** EXCERPTED DATA **
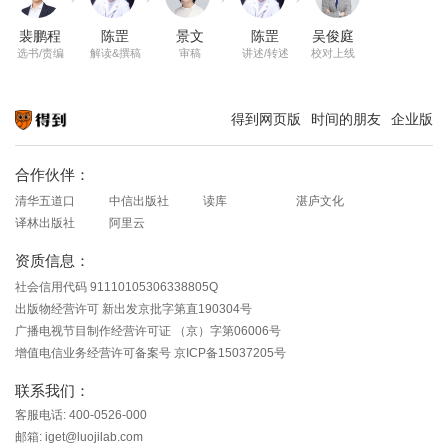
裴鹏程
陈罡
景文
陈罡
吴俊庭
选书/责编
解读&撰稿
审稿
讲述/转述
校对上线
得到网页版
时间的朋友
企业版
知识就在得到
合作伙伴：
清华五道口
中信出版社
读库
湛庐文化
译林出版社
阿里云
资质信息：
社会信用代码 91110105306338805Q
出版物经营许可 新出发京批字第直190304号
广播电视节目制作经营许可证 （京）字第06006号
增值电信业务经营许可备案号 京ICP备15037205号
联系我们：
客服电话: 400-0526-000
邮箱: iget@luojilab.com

==

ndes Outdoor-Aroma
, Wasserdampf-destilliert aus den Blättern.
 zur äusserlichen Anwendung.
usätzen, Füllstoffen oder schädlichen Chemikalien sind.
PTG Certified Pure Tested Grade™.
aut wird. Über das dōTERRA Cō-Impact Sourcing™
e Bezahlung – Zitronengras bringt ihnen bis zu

* * *

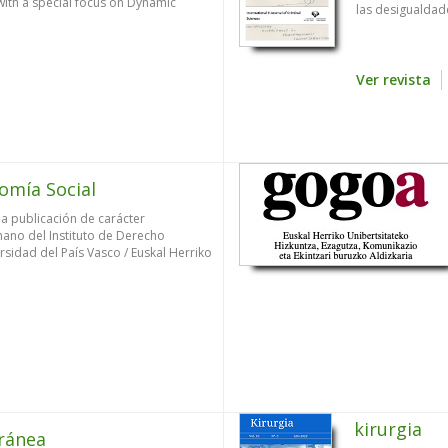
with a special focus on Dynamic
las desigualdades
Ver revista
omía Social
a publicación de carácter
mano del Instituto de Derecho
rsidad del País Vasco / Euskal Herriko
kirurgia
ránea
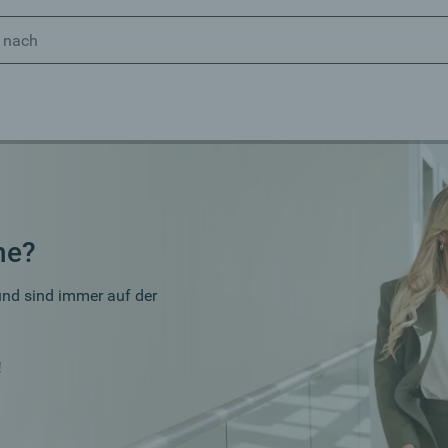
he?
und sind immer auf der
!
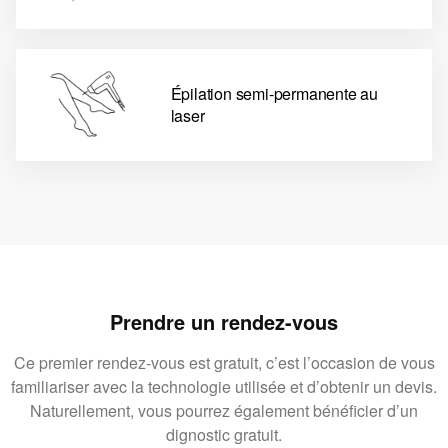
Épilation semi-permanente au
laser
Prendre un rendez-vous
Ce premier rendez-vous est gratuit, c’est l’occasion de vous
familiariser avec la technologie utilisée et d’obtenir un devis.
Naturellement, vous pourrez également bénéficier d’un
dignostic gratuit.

** WHAT IS EXPECTED **
In how many lines above does the word "sind" appear? Answer with only the number.

** RESPONSE AREA **
2